Divergenze parallele del PD
L’outing grillino di una donna che resta di centrosinistra; perché molti giovani “potenziali” Pd hanno votato il movimento dell’ex comico. Humus di base senza inciuci
Però ora il Pd fa i conti su un movimento grande, forte, che guadagna di intensità, e si evoca un dialogo per riuscire a governare almeno pochi mesi.
Conosciamo le criticità del Pd, le abbiamo vissute e digerite tra tanti mal di pancia. Cooptazione, chiusura all’esterno, omologazione verso il basso sono i mali che lo affliggono.
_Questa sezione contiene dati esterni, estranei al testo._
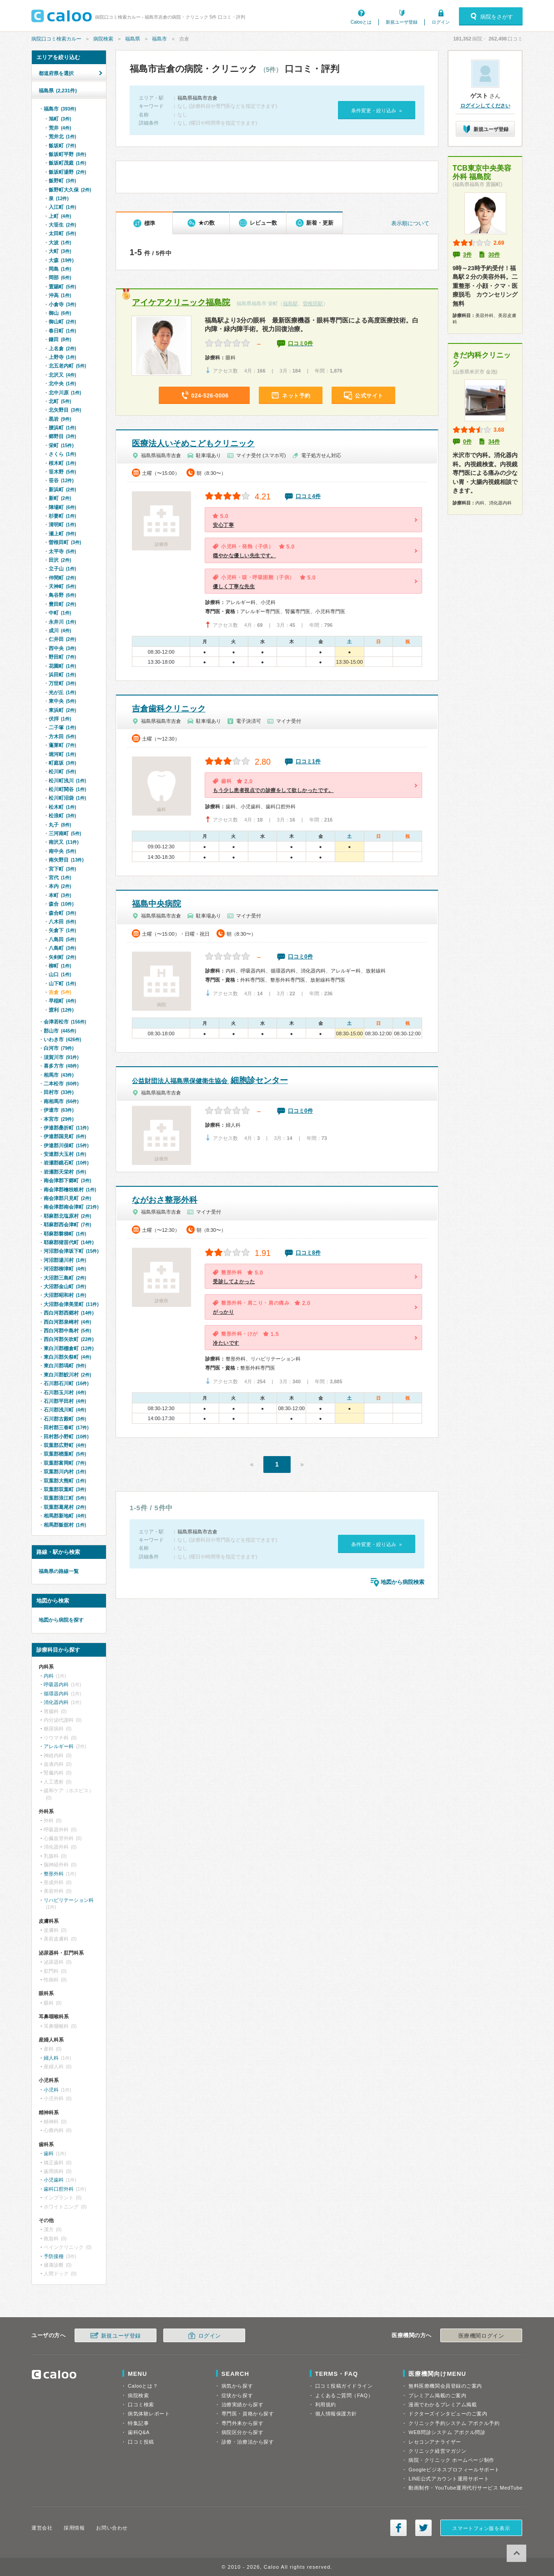 The height and width of the screenshot is (2576, 554). What do you see at coordinates (62, 516) in the screenshot?
I see `杉妻町` at bounding box center [62, 516].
Su Facebook impazza l’account L’Apparato, i cui status fotografano ironicamente una forma mentis macchinosa ma tutt’altro che dimenticata (“anche dietro le dimissioni del Papa c’è l’ombra di D’Alema”) e che proprio per questo fanno sbellicare gli elettori e i non elettori democratici.
Un vizio di forma che non è stato perdonato dai votanti.
Tuttavia, non si possono buttare via un programma elettorale serio, la capacità di tante figure di cui il Pd può andare giustamente fiero e le idee progressiste di un centrosinistra riformatore, di cui penso che ci sia ancora un disperato bisogno in questo sciagurato Paese. Non si possono buttare via neppure l’entusiasmo e la passione di uomini altrettanto onesti e seri dei grillini, che si sono confrontati nel governo di tante amministrazioni italiane e che credono fortemente nella giustizia sociale. Non si può buttare via un’idea di donna che può farcela da sola, misurandosi solo con i destini della politica, e non con quelli degli uomini che le è dato di incontrare. Chapeau a Grillo e alle persone che con entusiasmo hanno contribuito al suo successo. Ma io continuo a essere ancora, ostinatamente e orgogliosamente, una donna di sinistra.